HealthWACH: New test to save newborn hearts



The most common type of birth defect is congenital heart defect. This complication begins at birth and may continue through childhood. This affects the heart valves, arteries and veins surrounding the heart and disturbs the blood flow through the heart. Tests are done when babies are born to check for this defect, but it is not required in all states. This fatal disease does not cause many symptoms and it is hard to catch at a young age.

Sometimes doctors can detect heart disease while the mother is pregnant. In other cases, newborns are diagnosed with a heart disease at birth. Pain is not usually a symptom, but poor blood circulation, fatigue, rapid breathing, and a bluish tint to the fingernails, lips, and skin are common signs that a newborn has congenital heart disease. A heart murmur may also be detected if newborns are diagnosed with a heart disease, which is an abnormal blood flow through the heart.

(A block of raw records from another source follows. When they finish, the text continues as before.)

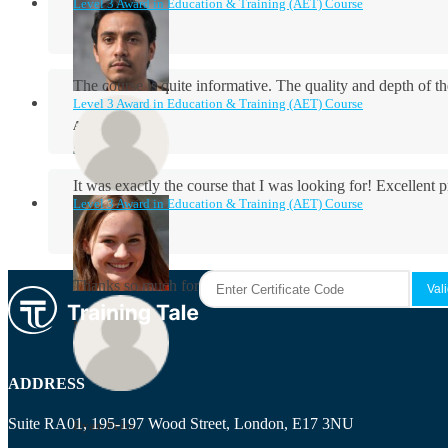
Level 3 Award in Education & Training (AET) Course
The course is quite informative. The quality and depth of th
Level 3 Award in Education & Training (AET) Course
Aidan Holloway
It was exactly the course that I was looking for! Excellent 
Level 3 Award in Education & Training (AET) Course
Rosie Byrne
Thanks so much for the course! It was very useful and I enjo
Maisie Cooper
ADDRESS
Suite RA01, 195-197 Wood Street, London, E17 3NU
Ryan Price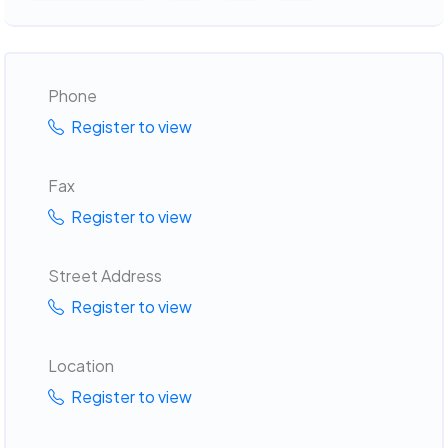
Phone
Register to view
Fax
Register to view
Street Address
Register to view
Location
Register to view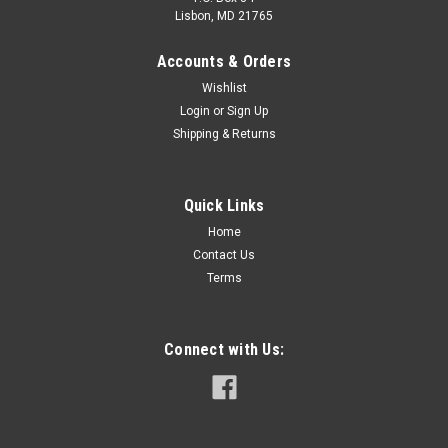
Lisbon, MD 21765
Accounts & Orders
Wishlist
Login
or
Sign Up
Shipping & Returns
VE-FCL-150WHCD-358-WEX39
Quick Links
Home
Contact Us
Terms
$110.00
ADD TO CART
Connect with Us:
COMPARE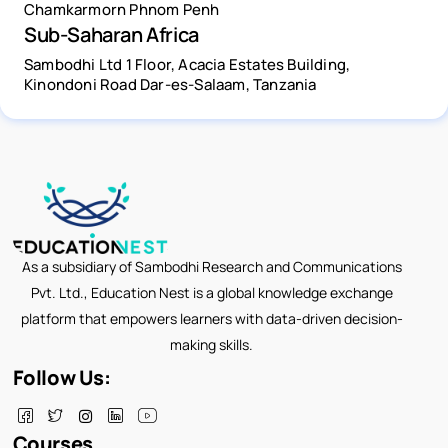
Chamkarmorn Phnom Penh
Sub-Saharan Africa
Sambodhi Ltd 1 Floor, Acacia Estates Building,
Kinondoni Road Dar-es-Salaam, Tanzania
As a subsidiary of Sambodhi Research and Communications
Pvt. Ltd., Education Nest is a global knowledge exchange
platform that empowers learners with data-driven decision-
making skills.
Follow Us:
Courses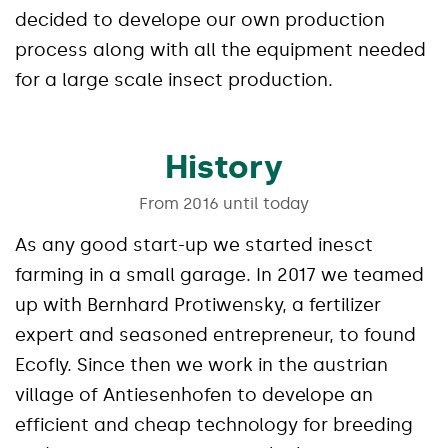
decided to develope our own production
process along with all the equipment needed
for a large scale insect production.
History
From 2016 until today
As any good start-up we started inesct
farming in a small garage. In 2017 we teamed
up with Bernhard Protiwensky, a fertilizer
expert and seasoned entrepreneur, to found
Ecofly. Since then we work in the austrian
village of Antiesenhofen to develope an
efficient and cheap technology for breeding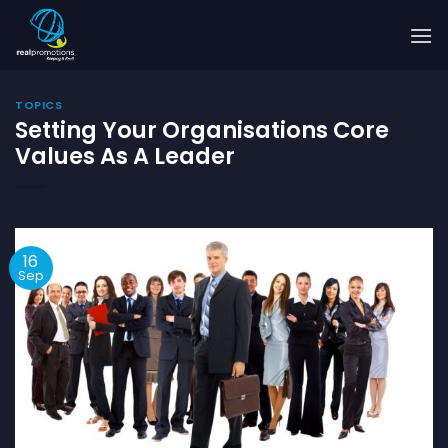
Skip
to
content
TOPICS
Setting Your Organisations Core
Values As A Leader
16
Sep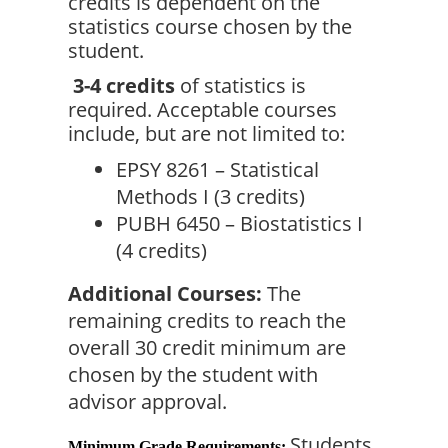
credits is dependent on the 
statistics course chosen by the 
student.
3-4 credits
 of statistics is 
required. Acceptable courses 
include, but are not limited to:
EPSY 8261 – Statistical 
Methods I (3 credits)
PUBH 6450 – Biostatistics I 
(4 credits)
Additional Courses:
 The 
remaining credits to reach the 
overall 30 credit minimum are 
chosen by the student with 
advisor approval.
Students 
Minimum Grade Requirements: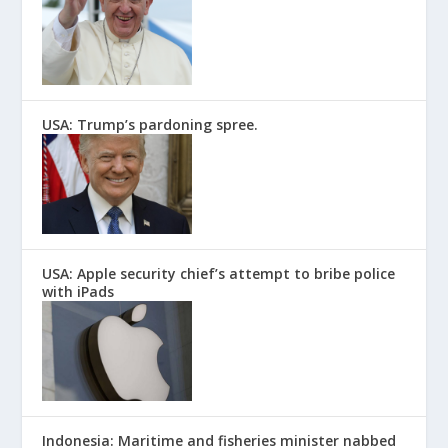
USA: Trump’s pardoning spree.
USA: Apple security chief’s attempt to bribe police
with iPads
Indonesia: Maritime and fisheries minister nabbed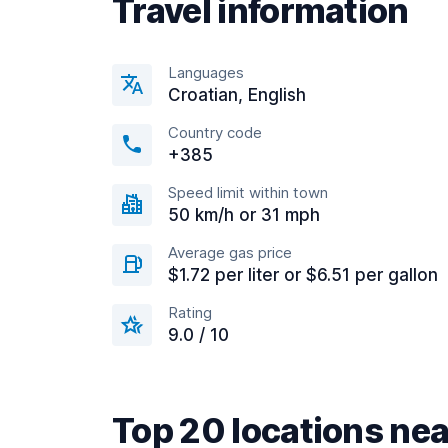
Travel information
Languages
Croatian, English
Country code
+385
Speed limit within town
50 km/h or 31 mph
Average gas price
$1.72 per liter or $6.51 per gallon
Rating
9.0 / 10
Top 20 locations nea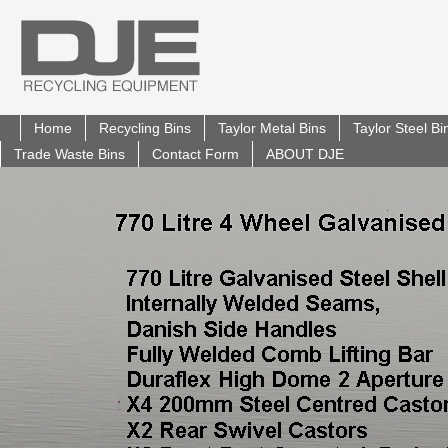
Home
Recycling Bins
Taylor Metal Bins
Taylor Steel B
Trade Waste Bins
Contact Form
ABOUT DJE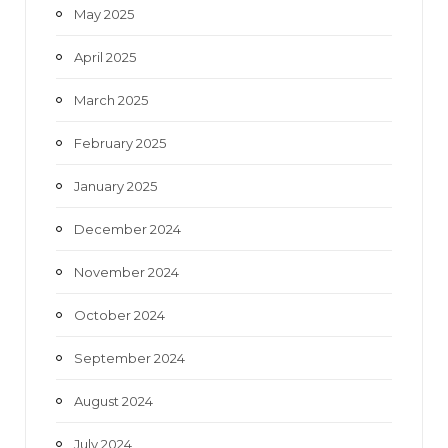
May 2025
April 2025
March 2025
February 2025
January 2025
December 2024
November 2024
October 2024
September 2024
August 2024
July 2024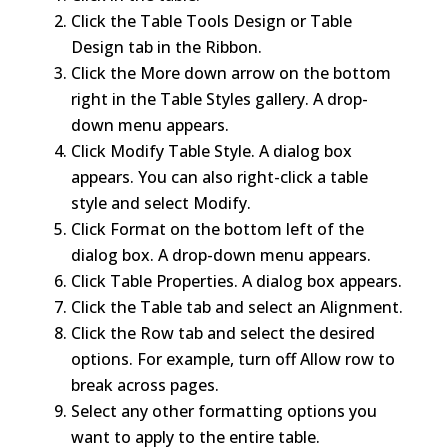
Click the Table Tools Design or Table
Design tab in the Ribbon.
Click the More down arrow on the bottom
right in the Table Styles gallery. A drop-
down menu appears.
Click Modify Table Style. A dialog box
appears. You can also right-click a table
style and select Modify.
Click Format on the bottom left of the
dialog box. A drop-down menu appears.
Click Table Properties. A dialog box appears.
Click the Table tab and select an Alignment.
Click the Row tab and select the desired
options. For example, turn off Allow row to
break across pages.
Select any other formatting options you
want to apply to the entire table.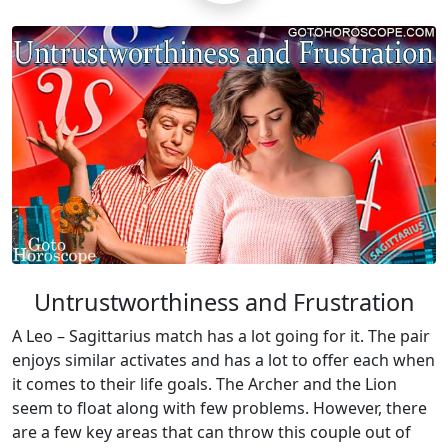
Untrustworthiness and Frustration
A Leo – Sagittarius match has a lot going for it. The pair
enjoys similar activates and has a lot to offer each when
it comes to their life goals. The Archer and the Lion
seem to float along with few problems. However, there
are a few key areas that can throw this couple out of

Depending on the severity of the disease, a child may or may not need to be treated. If treatment is needed, then a catheter or surgery can repair the irregularity. If the disease cannot be treated with the use of a catheter, then doctors perform open-heart surgery to fix the defect.

A pulse oximetry screening is now being performed on newborns across the U.S. with the exception of a few states. Newborns are tested for heart defects in hospitals just moments after birth to detect any potential or current heart complications. Before performing the screening, doctors place a probe on the infantâ??s foot then they begin the screening. The blood oxygen level is measured by light source and sensors which determine how healthy the heart is. The test screens for the seven most vital heart diseases to save the lives of newborns and prevent further complications. This procedure provides comfort and relief to parents as they feel that their child is in good health.